Add merge, and keep-parts flags

grafana · jeschkies · Feb 16, 2023 · Oct 27, 2022 · Oct 28, 2022 · Dec 18, 2022
commit 12a2bb0fc2c1fc9d49b2f4c59d43300fa9e288aa
@@ -76,7 +76,54 @@ data points between the start and end query time. This output is used to
 build graphs, similar to what is seen in the Grafana Explore graph view.
 If you are querying metrics and just want the most recent data point
 (like what is seen in the Grafana Explore table view), then you should use
-the "instant-query" command instead.`)
+the "instant-query" command instead.
+
+Parallelization:
+
+You can download logs in parallel, there are a few flags which control this
+behaviour:
+
+	--parallel-duration
+	--parallel-max-workers
+	--part-file-prefix
+	--overwrite-completed-parts
+	--merge-part-files
+	--keep-part-files
+
+Refer to the help of these specific flags to understand what each of them do.
+
+Example:
+
+	logcli query
+	   --timezone=UTC
+	   --from="2021-01-19T10:00:00Z"
+	   --to="2021-01-19T20:00:00Z"
+	   --output=jsonl
+	   --parallel-duration="15m"
+	   --parallel-max-workers="10"
+	   --part-file-prefix="/tmp/my_query"
+	   --merge-part-files
+	   'my-query'
+
+This will start 10 workers, and they will each start downloading 15 minute
+slices of the specified time range.
+
+Each worker will save a "part" file to the location specified in the prefix.
+Different prefixes can be used to run multiple queries at the same time.
+The timestamp of the start and end of the part is in the file name.
+While the part is being downloaded, the filename will end in ".part", when it
+is complete, the file will be renamed to remove this ".part" extension.
+By default, if a completed part file is found, that part will not be downloaded
+again. This can be overridden with the --overwrite-completed-parts flag.
+
+If you do not specify the --merge-part-files flag, the part files will be
+downloaded, and logcli will exit, and you can process the files as you wish.

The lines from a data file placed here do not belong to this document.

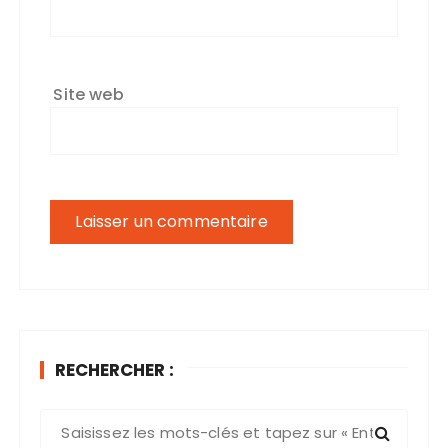
Site web
RECHERCHER :
R
e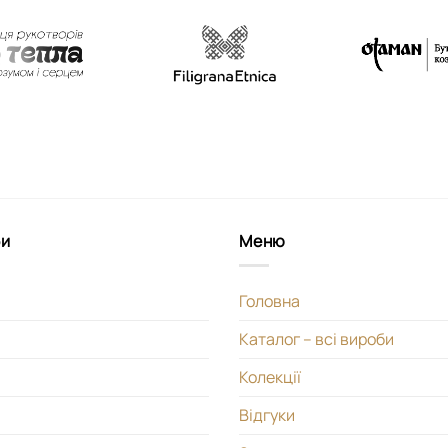
би
Меню
Головна
Каталог – всі вироби
Колекції
Відгуки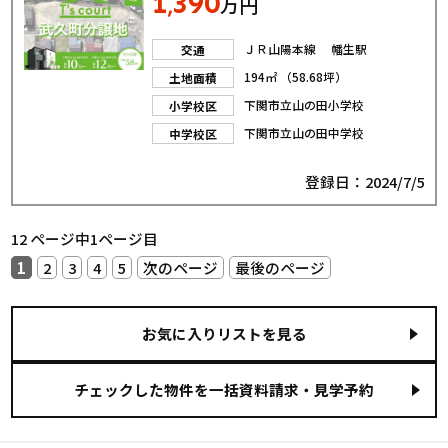
1
390
,
万円
ＪＲ山陽本線 幡生駅
交通
194㎡ （58.68坪）
土地面積
下関市立山の田小学校
小学校区
下関市立山の田中学校
中学校区
登録日：2024/7/5
12 ページ中1ページ目
1
2
3
4
5
次のページ
最後のページ
お気に入りリストを見る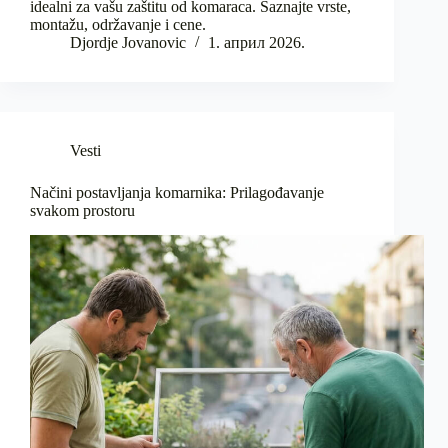
idealni za vašu zaštitu od komaraca. Saznajte vrste,
montažu, održavanje i cene.
Djordje Jovanovic
1. април 2026.
Vesti
Načini postavljanja komarnika: Prilagođavanje
svakom prostoru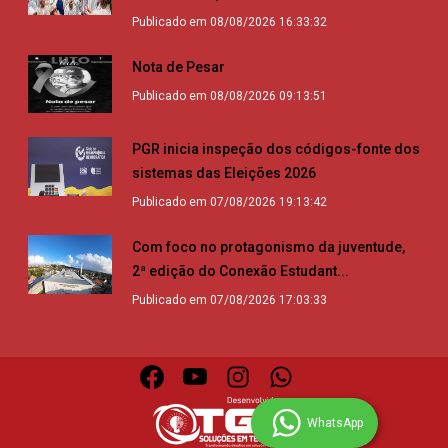
Publicado em 08/08/2026 16:33:32
Nota de Pesar
Publicado em 08/08/2026 09:13:51
PGR inicia inspeção dos códigos-fonte dos
sistemas das Eleições 2026
Publicado em 07/08/2026 19:13:42
Com foco no protagonismo da juventude,
2ª edição do Conexão Estudant...
Publicado em 07/08/2026 17:03:33
WhatsApp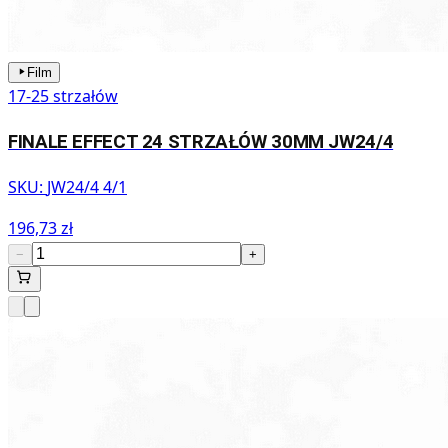
Film
17-25 strzałów
FINALE EFFECT 24 STRZAŁÓW 30MM JW24/4
SKU:
JW24/4 4/1
196,73 zł
−
+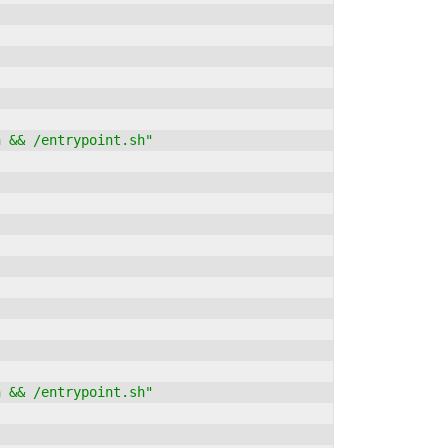
h && /entrypoint.sh"
h && /entrypoint.sh"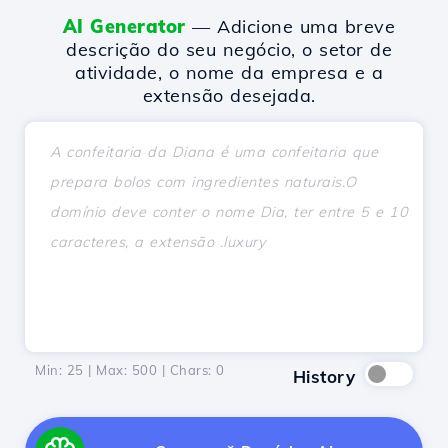
AI Generator
— Adicione uma breve
descrição do seu negócio, o setor de
atividade, o nome da empresa e a
extensão desejada.
Min: 25 | Max: 500 | Chars:
0
History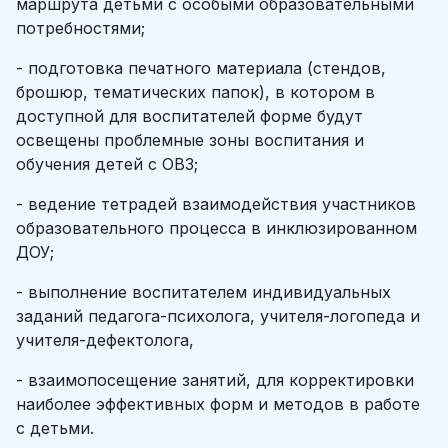
маршрута детьми с особыми образовательными
потребностями;
- подготовка печатного материала (стендов,
брошюр, тематических папок), в котором в
доступной для воспитателей форме будут
освещены проблемные зоны воспитания и
обучения детей с ОВЗ;
- ведение тетрадей взаимодействия участников
образовательного процесса в инклюзированном
ДОУ;
- выполнение воспитателем индивидуальных
заданий педагога-психолога, учителя-логопеда и
учителя-дефектолога,
- взаимопосещение занятий, для корректировки
наиболее эффективных форм и методов в работе
с детьми.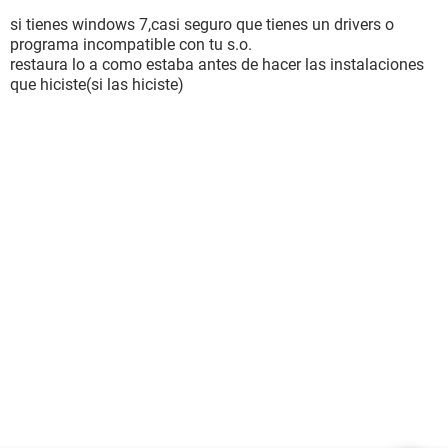
si tienes windows 7,casi seguro que tienes un drivers o
programa incompatible con tu s.o.
restaura lo a como estaba antes de hacer las instalaciones
que hiciste(si las hiciste)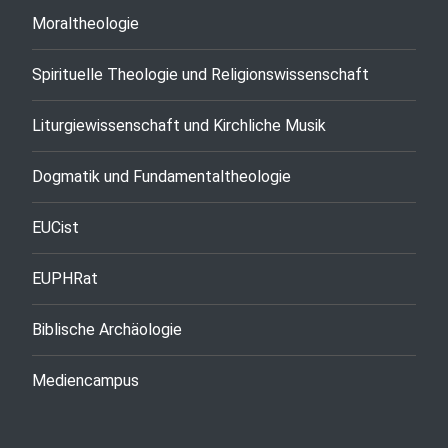
Moraltheologie
Spirituelle Theologie und Religionswissenschaft
Liturgiewissenschaft und Kirchliche Musik
Dogmatik und Fundamentaltheologie
EUCist
EUPHRat
Biblische Archäologie
Mediencampus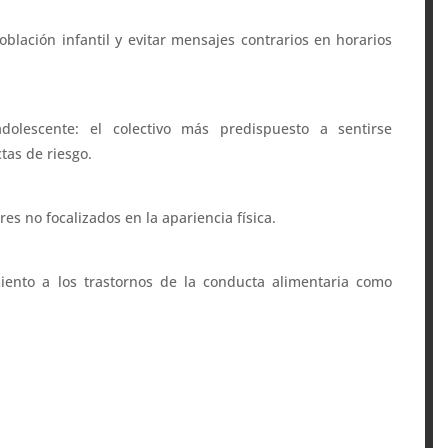
oblación infantil y evitar mensajes contrarios en horarios
dolescente: el colectivo más predispuesto a sentirse
ctas de riesgo.
s no focalizados en la apariencia física.
miento a los trastornos de la conducta alimentaria como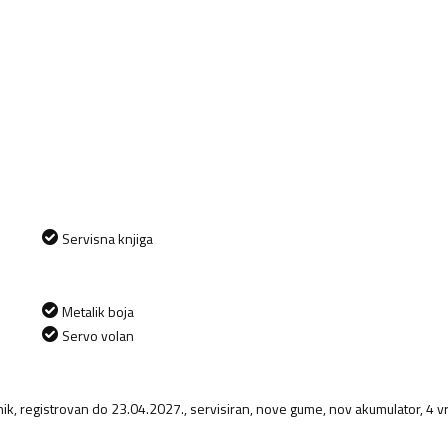
Servisna knjiga
Metalik boja
Servo volan
ik, registrovan do 23.04.2027., servisiran, nove gume, nov akumulator, 4 vr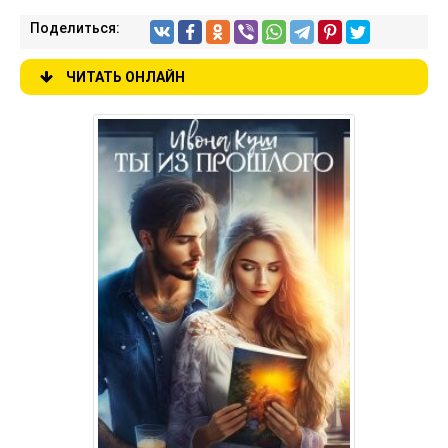
Поделиться:
ЧИТАТЬ ОНЛАЙН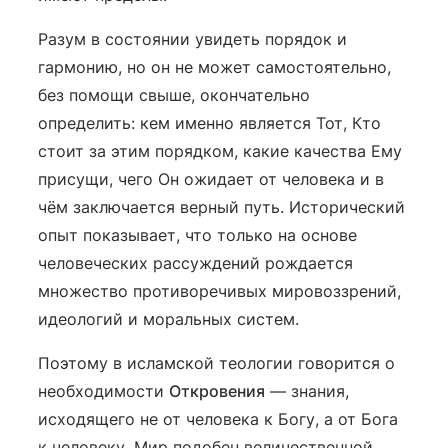
Разум в состоянии увидеть порядок и
гармонию, но он не может самостоятельно,
без помощи свыше, окончательно
определить: кем именно является Тот, Кто
стоит за этим порядком, какие качества Ему
присущи, чего Он ожидает от человека и в
чём заключается верный путь. Исторический
опыт показывает, что только на основе
человеческих рассуждений рождается
множество противоречивых мировоззрений,
идеологий и моральных систем.
Поэтому в исламской теологии говорится о
необходимости
Откровения
— знания,
исходящего не от человека к Богу, а от Бога
к человеку. Мир подобен величественной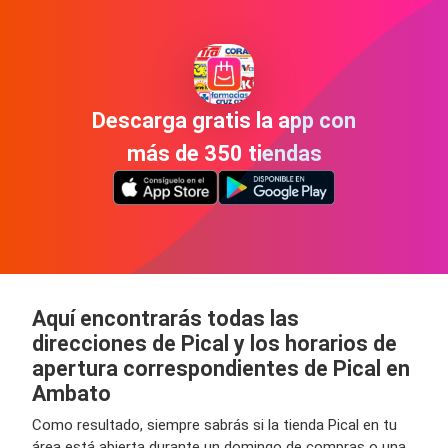
Descarga gratis la app con
más de 350 tiendas
Aquí encontrarás todas las
direcciones de Pical y los horarios de
apertura correspondientes de Pical en
Ambato
Como resultado, siempre sabrás si la tienda Pical en tu
área está abierta durante un domingo de compras o una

+With the flag specified, the part files will be read in order, and the output
+printed to the terminal. The lines will be printed as soon as the next part is
+complete, you don't have to wait for all the parts to download before getting
+output. --merge-part-files will remove the part files when it is done reading
+each of them, to change this, you can add --keep-part-files and the part file
+wParallelizationill not be removed.`)
 	rangeQuery = newQuery(false, queryCmd)
 	tail       = queryCmd.Flag("tail", "Tail the logs").Short('t').Default("false").Bool()
 	follow     = queryCmd.Flag("follow", "Alias for --tail").Short('f').Default("false").Bool()

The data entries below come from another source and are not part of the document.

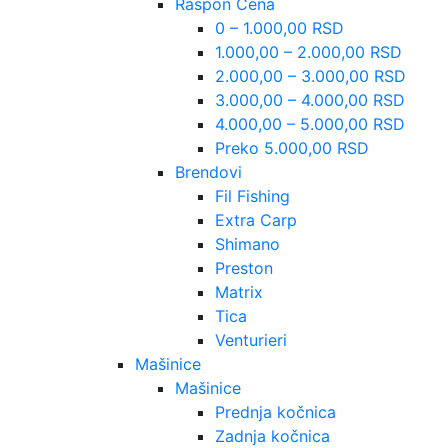
Raspon Cena
0 – 1.000,00 RSD
1.000,00 – 2.000,00 RSD
2.000,00 – 3.000,00 RSD
3.000,00 – 4.000,00 RSD
4.000,00 – 5.000,00 RSD
Preko 5.000,00 RSD
Brendovi
Fil Fishing
Extra Carp
Shimano
Preston
Matrix
Tica
Venturieri
Mašinice
Mašinice
Prednja kočnica
Zadnja kočnica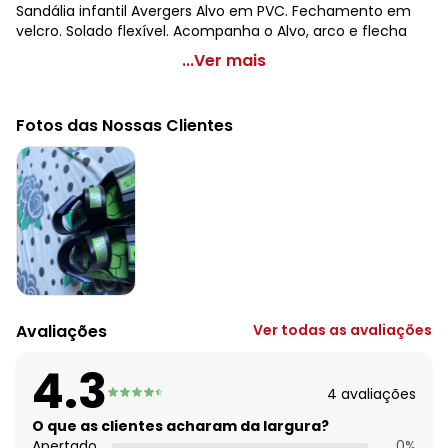
Sandália infantil Avergers Alvo em PVC. Fechamento em
velcro. Solado flexível. Acompanha o Alvo, arco e flecha
Grendene Kids - Sandália Avengers Alvo Verde
...Ver mais
Código do produto: 3772768
Observação: Acompanha alvo, arco e fecha - Solado
Fotos das Nossas Clientes
flexível
Material: Pvc
Composição: Pvc
Avaliações
Ver todas as avaliações
4.3
4
avaliações
O que as clientes acharam da largura?
Apertado
0
%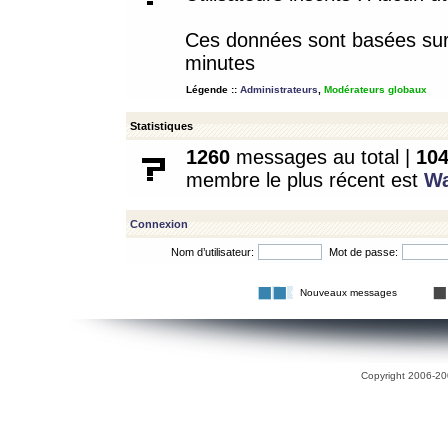
Ces données sont basées sur l
minutes
Légende ::
Administrateurs
,
Modérateurs globaux
Statistiques
1260
messages au total |
10
membre le plus récent est
W
Connexion
Nom d’utilisateur:
Mot de passe:
Nouveaux messages
Copyright 2006-200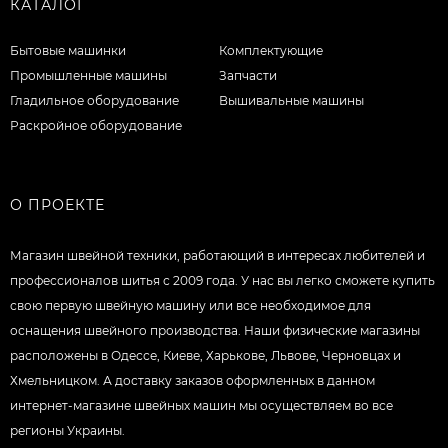
КАТАЛОГ
Бытовые машинки
Комплектующие
Промышленные машины
Запчасти
Гладильное оборудование
Вышивальные машины
Раскройное оборудование
О ПРОЕКТЕ
Магазин швейной техники, работающий в интересах любителей и
профессионалов шитья с 2009 года. У нас вы легко сможете купить
свою первую швейную машину или все необходимое для
оснащения швейного производства. Наши физические магазины
расположены в Одессе, Киеве, Харькове, Львове, Черновцах и
Хмельницком. А доставку заказов оформленных в данном
интернет-магазине швейных машин мы осуществляем во все
регионы Украины.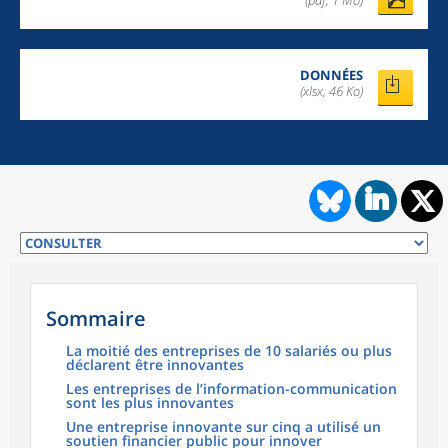
(pdf, 1 Mo)
DONNÉES
(xlsx, 46 Ko)
Sommaire
La moitié des entreprises de 10 salariés ou plus
déclarent être innovantes
Les entreprises de l’information-communication
sont les plus innovantes
Une entreprise innovante sur cinq a utilisé un
soutien financier public pour innover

@@ -380,6 +427,8 @@ func newQuery(instant bool, cmd *kingpin.CmdClause) *query.Query {
 		cmd.Flag("parallel-max-workers", "Max number of workers to start up for parallel jobs. A value of 1 will not create any parallel workers.").Default("1").IntVar(&q.ParallelMaxWorkers)
 		cmd.Flag("part-file-prefix", "When set, each server response will be saved to a file with this prefix. Creates files in the format: 'prefix-unix_start-unix_end.part'. Intended to be used with the parallel-* flags so that you can combine the files to maintain ordering based on the filename. Default is to write to stdout.").StringVar(&q.PartFilePrefix)
 		cmd.Flag("overwrite-completed-parts", "Overwrites completed part files. This will download the range again, and replace the original completed part file. Default will skip a range if it's part file is already downloaded.").Default("false").BoolVar(&q.OverwriteCompleted)
+		cmd.Flag("merge-part-files", "Reads the part files in order and writes the output to stdout. Original part files will be deleted with this option.").Default("false").BoolVar(&q.MergePartFiles)
+		cmd.Flag("keep-part-files", "Overrides the default behaviour of --merge-part-files which will delete the part files once all the files have been read. This option will keep the part files.").Default("false").BoolVar(&q.KeepPartFiles)
 	}
 
 	cmd.Flag("forward", "Scan forwards through logs.").Default("false").BoolVar(&q.Forward)

@@ -4,23 +4,24 @@ import (
 	"errors"
 	"fmt"
 	"os"
+	"sync"
 )
 
 // PartFile partially complete file.
 // Expected usage:
 //  1. Create the temp file: CreateTemp
 //  2. Write the data to the file
-//  3. When you're done, call Complete and the temp file will be renamed
+//  3. When you're done, call Complete and the temp file will be closed and renamed
 type PartFile struct {
-	fd           *os.File
 	completeName string
+	fd           *os.File
+	lock         sync.Mutex
 }
 
 // NewPartFile creates a new partial file, setting the filename which will be used
 // when the file is closed with the Complete function.
 func NewPartFile(filename string) *PartFile {
 	return &PartFile{
-		fd:           nil,
 		completeName: filename,
 	}
 }
@@ -41,6 +42,9 @@ func (f *PartFile) Exists() (bool, error) {
 
 // CreateTemp creates the temp file to store the data before Complete is called.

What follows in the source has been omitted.